Berlin is one of the world's greatest cities, endlessly fascinating and photogenic. It's a major capital in the world of street art, no surprise when the West Berliners had all that bare concrete wall to encourage them. This spontaneous public art form is one of my favourite photographic subjects and it's going to be difficult to avoid being distracted from my real task by examples such as this, near Schlesischestrasse in Kreuzburg.
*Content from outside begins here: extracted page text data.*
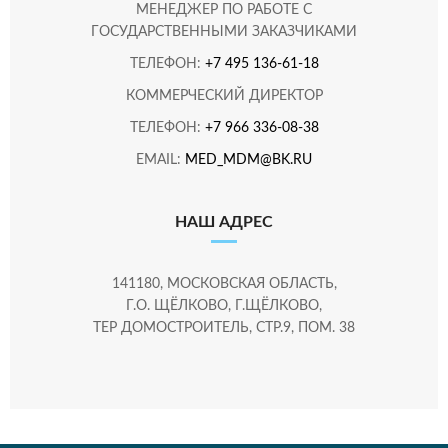
МЕНЕДЖЕР ПО РАБОТЕ С
ГОСУДАРСТВЕННЫМИ ЗАКАЗЧИКАМИ
ТЕЛЕФОН:
+7 495 136-61-18
КОММЕРЧЕСКИЙ ДИРЕКТОР
ТЕЛЕФОН:
+7 966 336-08-38
EMAIL:
MED_MDM@BK.RU
НАШ АДРЕС
141180, МОСКОВСКАЯ ОБЛАСТЬ,
Г.О. ЩЁЛКОВО, Г.ЩЁЛКОВО,
ТЕР ДОМОСТРОИТЕЛЬ, СТР.9, ПОМ. 38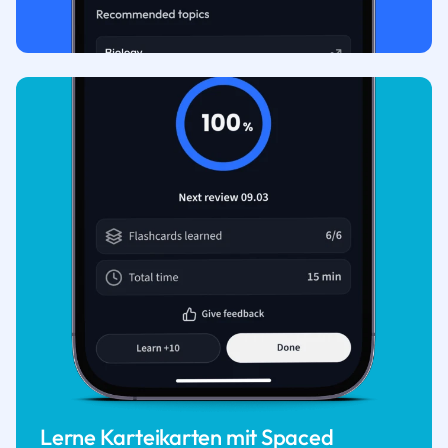
Lerne Karteikarten mit Spaced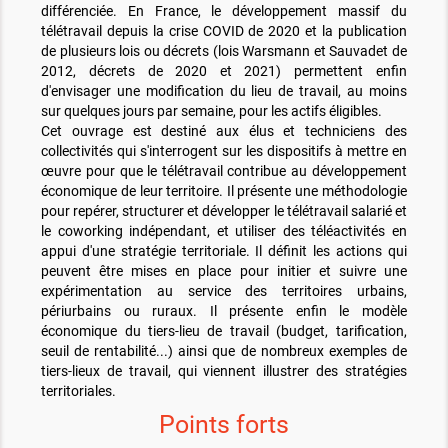
différenciée. En France, le développement massif du
télétravail depuis la crise COVID de 2020 et la publication
de plusieurs lois ou décrets (lois Warsmann et Sauvadet de
2012, décrets de 2020 et 2021) permettent enfin
d'envisager une modification du lieu de travail, au moins
sur quelques jours par semaine, pour les actifs éligibles.
Cet ouvrage est destiné aux élus et techniciens des
collectivités qui s'interrogent sur les dispositifs à mettre en
œuvre pour que le télétravail contribue au développement
économique de leur territoire. Il présente une méthodologie
pour repérer, structurer et développer le télétravail salarié et
le coworking indépendant, et utiliser des téléactivités en
appui d'une stratégie territoriale. Il définit les actions qui
peuvent être mises en place pour initier et suivre une
expérimentation au service des territoires urbains,
périurbains ou ruraux. Il présente enfin le modèle
économique du tiers-lieu de travail (budget, tarification,
seuil de rentabilité...) ainsi que de nombreux exemples de
tiers-lieux de travail, qui viennent illustrer des stratégies
territoriales.
Points forts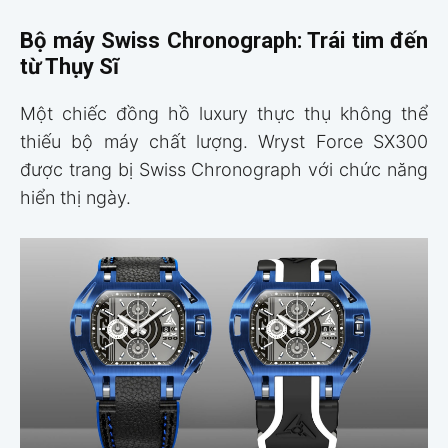
Bộ máy Swiss Chronograph: Trái tim đến
từ Thụy Sĩ
Một chiếc đồng hồ luxury thực thụ không thể
thiếu bộ máy chất lượng. Wryst Force SX300
được trang bị Swiss Chronograph với chức năng
hiển thị ngày.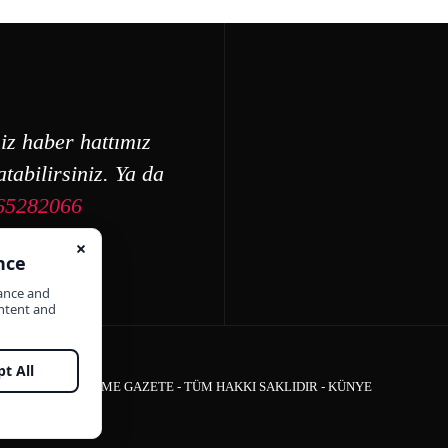
iz haber hattımız
tabilirsiniz. Ya da
65282066
ÇEŞME GAZETE - TÜM HAKKI SAKLIDIR -
KÜNYE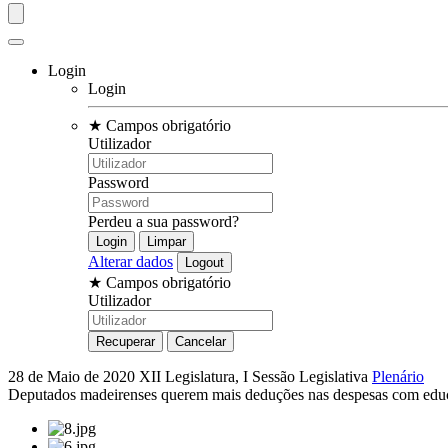
Login
Login
★
Campos obrigatório
Utilizador
Password
Perdeu a sua password?
Alterar dados
★
Campos obrigatório
Utilizador
28 de Maio de 2020
XII Legislatura, I Sessão Legislativa
Plenário
Deputados madeirenses querem mais deduções nas despesas com edu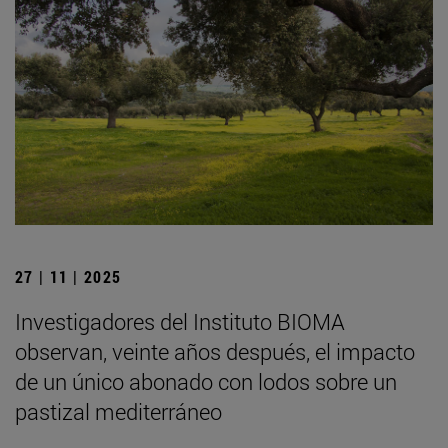
27 | 11 | 2025
Investigadores del Instituto BIOMA
observan, veinte años después, el impacto
de un único abonado con lodos sobre un
pastizal mediterráneo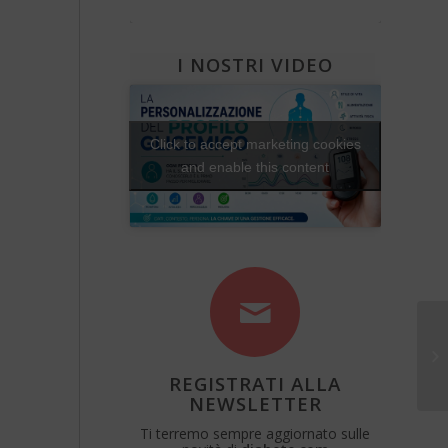
Diabete e attività fisica
Una Vita Su Misura
I NOSTRI VIDEO
Click to accept marketing cookies
and enable this content
Po
REGISTRATI ALLA
NEWSLETTER
Ti terremo sempre aggiornato sulle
So I arrived in Berlin central station on Friday in mid-afternoon and was met with warm friendliness by Jörg, the friend of a friend in Brussels, who is putting me up for a couple of days. I then used the rest of the fading daylight to begin the Berlin wall cycle trail, which follows the route of the ex-enclosure around West Berlin very closely. There will be much of interest on the way, of course. Yards from the station is this memorial to the wall's first victim - Günter Litfin, a tailor who was shot by East German border guards as he tried to escape to the west by swimming across a canal, shortly after the first reels of barbed wire had gone up.
I love the idea and practice of train travel but my 5-leg, 23-hr marathon from Trieste to Berlin started to test my faith. First, buying the ticket in Trieste: mentioning that I needed to transport a bike provoked such a bout of teeth-sucking that it was as though I'd said I was taking an elephant along. It was possible to reserve a place for the bike in the overnight train from Milan to Frankfurt if I bought myself a seat, but not if I reserved a couchette (???). Buying the Frankfurt-Berlin portion in Italy meant I paid €25 more than if I'd bought it separately in Germany. The night train was 30 mins late into Frankfurt and this meant I missed my connection, but I got to Berlin earlier because there was a better connection that the Italian computer hadn't revealed. Or, rather, I would have got there earlier if that train hadn't been delayed as well. The conductor said bikes weren't allowed on until I showed an itinerary printout from the travel centre and suddenly she pointed to the end of the train, where there was a dedicated and empty bike carriage (???). On the plus side, the journey gave me my first fleeting visits to Milan, Frankfurt and Leipzig (which has one of the biggest and loveliest stations I've seen). On the way from Frankfurt we passed a ruined castle that I recognised; I realised that we were crossing the old east-west border and going through a village I'd stayed in. It felt like that had been months previously but in fact was only a few weeks. Eventually I ended up with this view of the approach to Berlin, thanks to a transparent German train.